Soru işaretleri doğdu
Neyse ki dünkü oyunda o ana kadar etkisiz gözüken Enes’in, Kerem’e nefis asistiyle galibiyet golümüz geldi ve biraz kendimize geldik. Sonuçtan bağımsız Milli Takım cephesinde değişen bir şey göremedik. Kuntz tercihlerinde gerçekten yetersiz olduğunu Erivan’da da gösterdi çünkü Ermenistan karşısında çözüm üretemeyen bir teknik adam salı günü Hırvatistan karşısında ne yapar dedirtiyor. Açıkcası ilk maçımızda grupta bu futbol ve verdiğimiz gol pozisyonları Almanya yolculuğumuz için büyük soru işaretleri doğurdu. Şimdiden söyleyelim başarısızlıkta hoca konusunda uyarılara rağmen ısrar edenler bunun vebali altında kalırlar
‘’Sonradan girenlerin büyük katkısı‘’
Lider Galatasaray’ın kaybetmesiyle aradaki puan farkını azaltmak için önemli bir şans yakalayan Fenerbahçe, Alanya deplasmanında sahaya mutlak 3 puan parolasıyla çıktı. Farioli’nin oyun anlayışından Yanal’ın oyun anlayışına evrilen Alanyaspor ilk yarıda erken golle öne geçti ve biraz da golün üstüne yattı deyim yerindeyse. Rakibine ceza alanına kadar müsaade eden Alanyaspor, Fenerbahçe’yi yan ortalara ve uzun toplara zorladı ve bunda da büyük ölçüde istediğini aldı.

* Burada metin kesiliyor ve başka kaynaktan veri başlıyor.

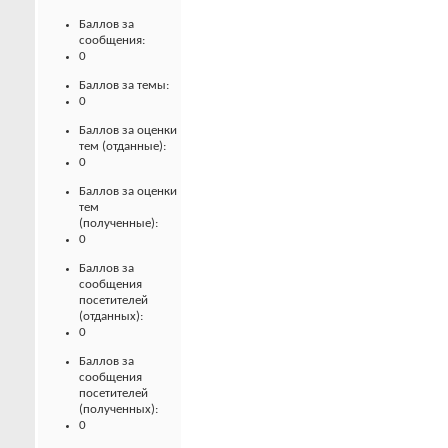
Баллов за
сообщения:
0
Баллов за темы:
0
Баллов за оценки
тем (отданные):
0
Баллов за оценки
тем
(полученные):
0
Баллов за
сообщения
посетителей
(отданных):
0
Баллов за
сообщения
посетителей
(полученных):
0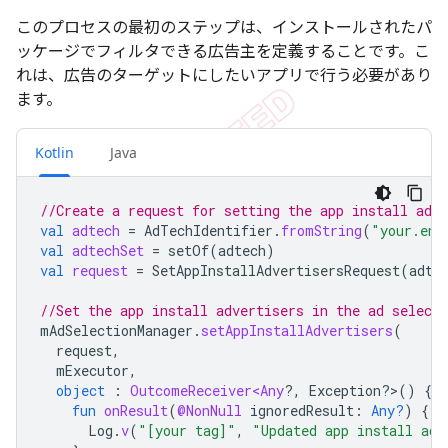
このプロセスの最初のステップは、インストールされたパ
ッケージでフィルタできる広告主を定義することです。こ
れは、広告のターゲットにしたいアプリで行う必要があり
ます。
Kotlin
Java
//Create a request for setting the app install adve
val
adtech
=
AdTechIdentifier
.
fromString
(
"your.enr
val
adtechSet
=
setOf
(
adtech
)
val
request
=
SetAppInstallAdvertisersRequest
(
adte
//Set the app install advertisers in the ad select
mAdSelectionManager
.
setAppInstallAdvertisers
(
request
,
mExecutor
,
object
:
OutcomeReceiver<Any
?
,
Exception?>(
)
{
fun
onResult
(
@NonNull
ignoredResult
:
Any?
)
{
Log
.
v
(
"[your tag]"
,
"Updated app install adv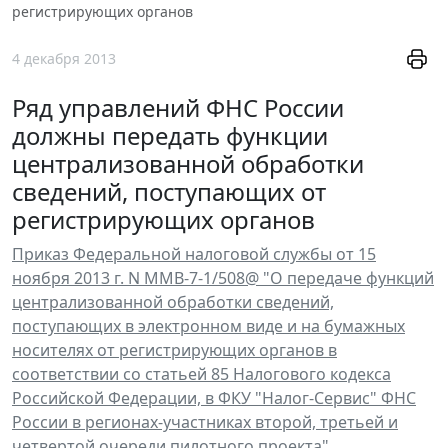
регистрирующих органов
4 декабря 2013
Ряд управлений ФНС России
должны передать функции
централизованной обработки
сведений, поступающих от
регистрирующих органов
Приказ Федеральной налоговой службы от 15
ноября 2013 г. N ММВ-7-1/508@ "О передаче функций
централизованной обработки сведений,
поступающих в электронном виде и на бумажных
носителях от регистрирующих органов в
соответствии со статьей 85 Налогового кодекса
Российской Федерации, в ФКУ "Налог-Сервис" ФНС
России в регионах-участниках второй, третьей и
четвертой очереди пилотного проекта"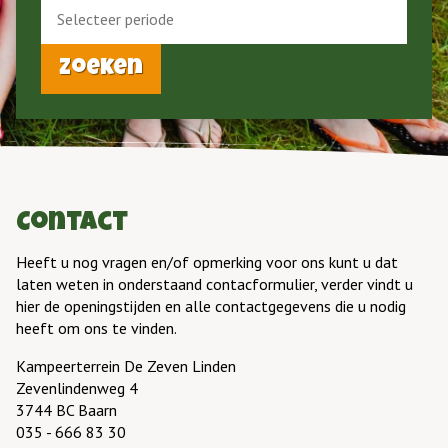
Zoeken
Contact
Heeft u nog vragen en/of opmerking voor ons kunt u dat
laten weten in onderstaand contacformulier, verder vindt u
hier de openingstijden en alle contactgegevens die u nodig
heeft om ons te vinden.
Kampeerterrein De Zeven Linden
Zevenlindenweg 4
3744 BC Baarn
035 - 666 83 30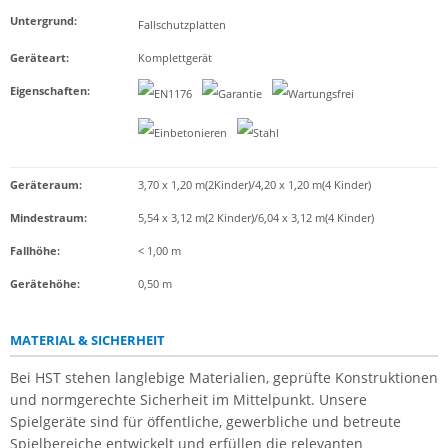
Untergrund
:
Fallschutzplatten
Geräteart
:
Komplettgerät
Eigenschaften
:
Geräteraum:
3,70 x 1,20 m(2Kinder)/4,20 x 1,20 m(4 Kinder)
Mindestraum:
5,54 x 3,12 m(2 Kinder)/6,04 x 3,12 m(4 Kinder)
Fallhöhe:
< 1,00 m
Gerätehöhe:
0,50 m
MATERIAL & SICHERHEIT
Bei HST stehen langlebige Materialien, geprüfte Konstruktionen
und normgerechte Sicherheit im Mittelpunkt. Unsere
Spielgeräte sind für öffentliche, gewerbliche und betreute
Spielbereiche entwickelt und erfüllen die relevanten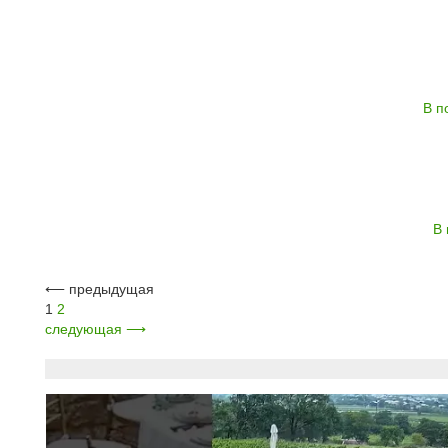
В п
В 
⟵
предыдущая
1
2
следующая
⟶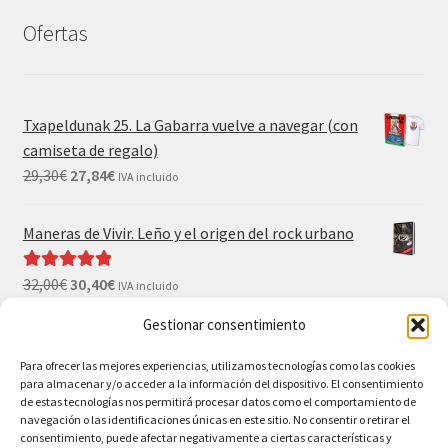
Ofertas
Txapeldunak 25. La Gabarra vuelve a navegar (con
camiseta de regalo)
29,30
€
27,84
€
IVA incluido
Maneras de Vivir. Leño y el origen del rock urbano
32,00
€
30,40
€
Valorado con
IVA incluido
5.00
de 5
Gestionar consentimiento
El Gran Wyoming. Mil palos y ninguno al agua (con
camiseta y postales de regalo)
Para ofrecer las mejores experiencias, utilizamos tecnologías como las cookies
para almacenar y/o acceder a la información del dispositivo. El consentimiento
35,00
€
33,25
€
IVA incluido
de estas tecnologías nos permitirá procesar datos como el comportamiento de
navegación o las identificaciones únicas en este sitio. No consentir o retirar el
consentimiento, puede afectar negativamente a ciertas características y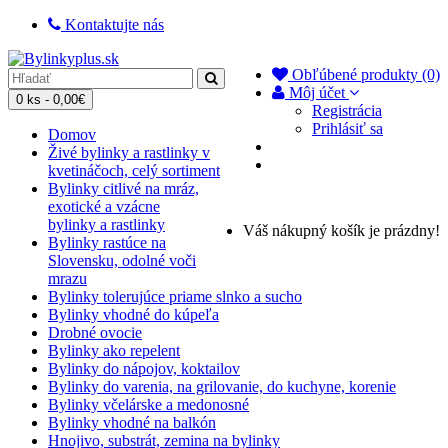
Kontaktujte nás
Obľúbené produkty (0)
Môj účet
0 ks - 0,00€
Registrácia
Prihlásiť sa
Domov
Živé bylinky a rastlinky v
kvetináčoch, celý sortiment
Bylinky citlivé na mráz,
exotické a vzácne
bylinky a rastlinky
Váš nákupný košík je prázdny!
Bylinky rastúce na
Slovensku, odolné voči
mrazu
Bylinky tolerujúce priame slnko a sucho
Bylinky vhodné do kúpeľa
Drobné ovocie
Bylinky ako repelent
Bylinky do nápojov, koktailov
Bylinky do varenia, na grilovanie, do kuchyne, korenie
Bylinky včelárske a medonosné
Bylinky vhodné na balkón
Hnojivo, substrát, zemina na bylinky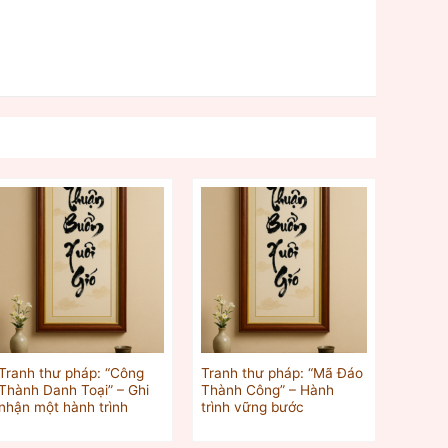
Tranh thư pháp: “Công
Tranh thư pháp: “Mã Đáo
Thành Danh Toại” – Ghi
Thành Công” – Hành
nhận một hành trình
trình vững bước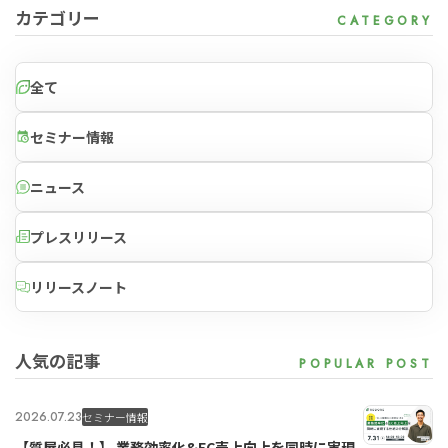
カテゴリー
全て
セミナー情報
ニュース
プレスリリース
リリースノート
人気の記事
2026.07.23
セミナー情報
【質屋必見！】 業務効率化&EC売上向上を同時に実現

İlk yarıda geriden başlayan ama 3. bölgede üretken olmayan Fenerbahçe izledik. Sadece Valencia üzerinden gol beklentisi yetmedi. Ferdi her zamanki gibi takımı adına en pozitif isimdi. Jesus 3 değişiklik yaparak devreye başladı. İkinci yarı aynı savunma anlayışı devam eden Alanyaspor’un gol yemesi kaçınılmazdı. Nitekim Samuel atağında Valencia penaltıdan beraberliği sağladı.
Ersun Yanal geç kaldı!
Jesus’un agresif hareketleri ve itirazları sonucu kırmızı kart görmesi yakışmadı böyle kritik bir maçta. Ersun Yanal’ın uzun süre aynı 11’le oynaması acaba kulübesinin zayıf olduğunun göstergesi miydi! Oysa Fenerbahçe’de oyuna giren isimler katkı açısından etkili oldular. Özellikle Emre Mor sağ kanatta olumlu işler yaptı. Fenerbahçe normalde çok rahat kazanacağı maçta zorlandı ama golcüsünün penaltı golleriyle yüzü güldü. Başlangıç olarak Alanyaspor’un oyunu kabul edilebilir ama sürdürülebilir değildi. İki stoperin tecrübesizce yaptığı iki penaltı Fenerbahçe’nin 3 puanı almasına yetti ve önemli bir deplasmandan kayıpsız döndü.